Lena stood staring at her in the hallway. ‘You are going to buy me one, aren’t you?’
‘If you need one, I’ll buy you one.’
‘I do.’
Rena was standing just inside the doorway to her bedroom, and as soon as she heard her mother’s ‘Okay,’ she bounded out.
‘That’s not fair! She takes my pad and she gets a new one! It isn’t fair!’
Lena turned swiftly on her sister: ‘
I
need it to do homework, baby! I don’t just scribble on it like you!’
Rena was crying again.
‘SHUT UP!’ a voice blasted from downstairs. The girls quieted. The baby began to scream.
‘Jesus H. Christ,’ Nat murmured, and went in to soothe the baby. The girls went into their room and sat glaring at each other.

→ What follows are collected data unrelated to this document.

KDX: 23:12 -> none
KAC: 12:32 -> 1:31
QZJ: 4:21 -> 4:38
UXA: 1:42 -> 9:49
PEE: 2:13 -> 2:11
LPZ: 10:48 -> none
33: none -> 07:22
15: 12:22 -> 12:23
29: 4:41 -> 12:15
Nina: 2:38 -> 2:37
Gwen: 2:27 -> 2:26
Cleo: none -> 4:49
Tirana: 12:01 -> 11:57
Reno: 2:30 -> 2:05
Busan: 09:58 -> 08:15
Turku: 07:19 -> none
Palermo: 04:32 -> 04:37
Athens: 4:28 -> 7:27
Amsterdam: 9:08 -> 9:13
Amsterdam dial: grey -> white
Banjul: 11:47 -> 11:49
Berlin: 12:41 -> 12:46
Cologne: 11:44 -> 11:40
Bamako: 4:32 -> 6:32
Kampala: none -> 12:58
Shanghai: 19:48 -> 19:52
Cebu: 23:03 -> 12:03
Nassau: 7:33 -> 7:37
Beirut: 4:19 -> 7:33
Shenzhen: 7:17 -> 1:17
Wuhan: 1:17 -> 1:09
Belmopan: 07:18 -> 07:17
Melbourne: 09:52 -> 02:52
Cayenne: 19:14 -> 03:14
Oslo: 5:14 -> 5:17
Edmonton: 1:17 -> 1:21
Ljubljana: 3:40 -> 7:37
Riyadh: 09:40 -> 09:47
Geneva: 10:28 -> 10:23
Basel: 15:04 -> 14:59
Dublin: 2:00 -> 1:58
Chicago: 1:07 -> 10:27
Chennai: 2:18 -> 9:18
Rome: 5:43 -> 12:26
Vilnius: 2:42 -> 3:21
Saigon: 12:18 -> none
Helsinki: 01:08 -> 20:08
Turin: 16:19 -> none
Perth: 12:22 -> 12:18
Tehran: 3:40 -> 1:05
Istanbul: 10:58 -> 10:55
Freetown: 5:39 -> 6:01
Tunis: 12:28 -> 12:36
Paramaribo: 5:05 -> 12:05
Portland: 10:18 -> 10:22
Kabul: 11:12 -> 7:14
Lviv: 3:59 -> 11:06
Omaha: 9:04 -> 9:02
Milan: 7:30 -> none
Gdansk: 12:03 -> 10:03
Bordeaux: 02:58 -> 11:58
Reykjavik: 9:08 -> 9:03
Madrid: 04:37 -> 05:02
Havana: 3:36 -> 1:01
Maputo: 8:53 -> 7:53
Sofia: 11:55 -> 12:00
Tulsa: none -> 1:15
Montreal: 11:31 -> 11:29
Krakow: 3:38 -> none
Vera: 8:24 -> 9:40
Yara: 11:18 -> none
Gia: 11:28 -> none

The casserole was terrible, dry and thick, and no one would eat it. They filled up on cookies and ice cream, and Hamp had a peanut butter sandwich. Natalie shouted the girls into baths and bed, cleaned up the kitchen, and around nine, joined Hamp in the study with a drink.
A show was just going off, and Hamp looked up at her as she came in. She smiled.
‘How was your day?’
‘Okay.’ He answered her sleepily: since he’d been home, he’d had four double shots and beers.
‘Doesn’t the wall really look great?’ She was delighted with herself.
‘Yeah, hon, I told you. Looks really good.’
‘Mira and Evelyn came over this afternoon.’
He perked up a bit. ‘Oh, yeah?’
‘Evelyn came from the doctor’s. Tommy fell down and had to have three stitches in his lip. And Clark whimpered the whole time Mira was here. God, she spoils that kid.’
He stared at the TV.
‘I stopped at Carver’s, but the shade wasn’t in yet.’
‘Umm.’
She smiled at him coyly. ‘Mr Carver said every time he looks at me he wishes he were twenty years younger. Isn’t he cute?’
‘Adorable.’
‘Well, you’re as interesting as a book with blank pages.’
‘Maybe that’s what I am.’
‘I don’t doubt it. Daddy says he pays you to dictate form letters.’
‘Really!’ He turned to look at her. ‘And when did His Eminence say that?’
‘When we were out on the yacht. Last month.’
‘Why doesn’t he say it to me?’
She shrugged.
He turned back to stare at the TV, but he was not watching it. ‘Would you like me to quit? Is that the point?’
‘Oh, Hampy, I want you to do what you want. You know I think you’re really smart.’ Her voice was coddling and her smile coy. She moved toward his chair, and settled herself on the floor beside it, smiling up at him. ‘Remember you started that course in – oh, whatever it was? You’re an engineer, you could get another job.’